_Assignment_
The answer is to be an exact copy of the lines below running from the line with "AFEMEN viene haciendo un esfuerzo en Rota" down to the line with "عبر الرابط التالي", both ends included, and nothing more.

Saved entries:
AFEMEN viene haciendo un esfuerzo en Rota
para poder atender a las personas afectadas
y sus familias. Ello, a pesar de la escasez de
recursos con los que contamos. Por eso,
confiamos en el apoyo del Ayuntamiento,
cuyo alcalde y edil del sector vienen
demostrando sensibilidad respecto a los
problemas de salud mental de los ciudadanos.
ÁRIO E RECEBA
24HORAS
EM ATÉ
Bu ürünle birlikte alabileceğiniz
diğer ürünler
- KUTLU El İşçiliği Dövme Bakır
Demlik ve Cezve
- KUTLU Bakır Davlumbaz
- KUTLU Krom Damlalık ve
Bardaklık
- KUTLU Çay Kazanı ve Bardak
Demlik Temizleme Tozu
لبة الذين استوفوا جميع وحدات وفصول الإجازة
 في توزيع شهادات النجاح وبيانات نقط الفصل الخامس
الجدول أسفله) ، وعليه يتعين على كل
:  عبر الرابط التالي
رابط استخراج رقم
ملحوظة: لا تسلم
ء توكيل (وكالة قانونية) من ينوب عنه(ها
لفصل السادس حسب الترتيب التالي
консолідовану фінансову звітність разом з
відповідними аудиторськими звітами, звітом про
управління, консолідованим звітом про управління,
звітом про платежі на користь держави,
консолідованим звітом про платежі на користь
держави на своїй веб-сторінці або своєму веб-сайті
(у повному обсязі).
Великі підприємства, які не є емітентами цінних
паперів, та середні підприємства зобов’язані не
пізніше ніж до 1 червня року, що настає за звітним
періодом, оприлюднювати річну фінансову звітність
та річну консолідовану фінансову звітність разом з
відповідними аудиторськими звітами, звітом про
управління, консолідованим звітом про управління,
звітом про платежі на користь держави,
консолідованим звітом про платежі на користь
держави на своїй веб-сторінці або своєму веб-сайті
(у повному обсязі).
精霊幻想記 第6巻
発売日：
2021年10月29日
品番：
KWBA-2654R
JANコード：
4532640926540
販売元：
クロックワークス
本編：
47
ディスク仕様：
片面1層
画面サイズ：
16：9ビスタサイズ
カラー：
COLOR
...
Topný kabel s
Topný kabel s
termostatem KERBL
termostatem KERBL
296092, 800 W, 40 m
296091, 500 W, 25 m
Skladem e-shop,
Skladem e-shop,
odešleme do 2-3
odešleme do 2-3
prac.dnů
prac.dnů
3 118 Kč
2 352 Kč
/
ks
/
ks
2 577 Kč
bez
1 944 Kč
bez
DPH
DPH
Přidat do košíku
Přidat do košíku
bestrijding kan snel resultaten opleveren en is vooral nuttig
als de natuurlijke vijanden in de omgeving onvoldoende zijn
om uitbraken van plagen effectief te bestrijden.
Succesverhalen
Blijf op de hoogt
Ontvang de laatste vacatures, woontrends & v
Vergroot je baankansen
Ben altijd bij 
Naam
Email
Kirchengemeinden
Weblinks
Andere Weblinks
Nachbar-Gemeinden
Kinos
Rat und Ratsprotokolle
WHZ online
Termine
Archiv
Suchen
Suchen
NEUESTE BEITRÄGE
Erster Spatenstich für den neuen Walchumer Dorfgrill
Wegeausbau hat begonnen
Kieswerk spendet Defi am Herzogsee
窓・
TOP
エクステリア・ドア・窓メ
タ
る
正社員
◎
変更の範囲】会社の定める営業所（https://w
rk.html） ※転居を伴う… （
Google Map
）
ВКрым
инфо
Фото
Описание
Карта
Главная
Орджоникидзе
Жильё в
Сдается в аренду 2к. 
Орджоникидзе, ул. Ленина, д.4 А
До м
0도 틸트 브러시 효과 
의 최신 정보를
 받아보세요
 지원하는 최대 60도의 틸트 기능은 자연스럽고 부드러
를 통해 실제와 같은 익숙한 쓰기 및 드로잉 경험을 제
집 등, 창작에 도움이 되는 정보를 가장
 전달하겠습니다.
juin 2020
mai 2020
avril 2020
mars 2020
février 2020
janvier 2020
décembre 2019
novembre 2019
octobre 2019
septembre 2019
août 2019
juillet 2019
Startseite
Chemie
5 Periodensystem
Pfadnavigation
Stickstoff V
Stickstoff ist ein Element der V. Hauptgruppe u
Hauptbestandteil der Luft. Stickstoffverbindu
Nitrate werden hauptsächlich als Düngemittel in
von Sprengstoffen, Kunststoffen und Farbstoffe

_Exercise response_
AFEMEN viene haciendo un esfuerzo en Rota
para poder atender a las personas afectadas
y sus familias. Ello, a pesar de la escasez de
recursos con los que contamos. Por eso,
confiamos en el apoyo del Ayuntamiento,
cuyo alcalde y edil del sector vienen
demostrando sensibilidad respecto a los
problemas de salud mental de los ciudadanos.
ÁRIO E RECEBA
24HORAS
EM ATÉ
Bu ürünle birlikte alabileceğiniz
diğer ürünler
- KUTLU El İşçiliği Dövme Bakır
Demlik ve Cezve
- KUTLU Bakır Davlumbaz
- KUTLU Krom Damlalık ve
Bardaklık
- KUTLU Çay Kazanı ve Bardak
Demlik Temizleme Tozu
لبة الذين استوفوا جميع وحدات وفصول الإجازة
 في توزيع شهادات النجاح وبيانات نقط الفصل الخامس
الجدول أسفله) ، وعليه يتعين على كل
:  عبر الرابط التالي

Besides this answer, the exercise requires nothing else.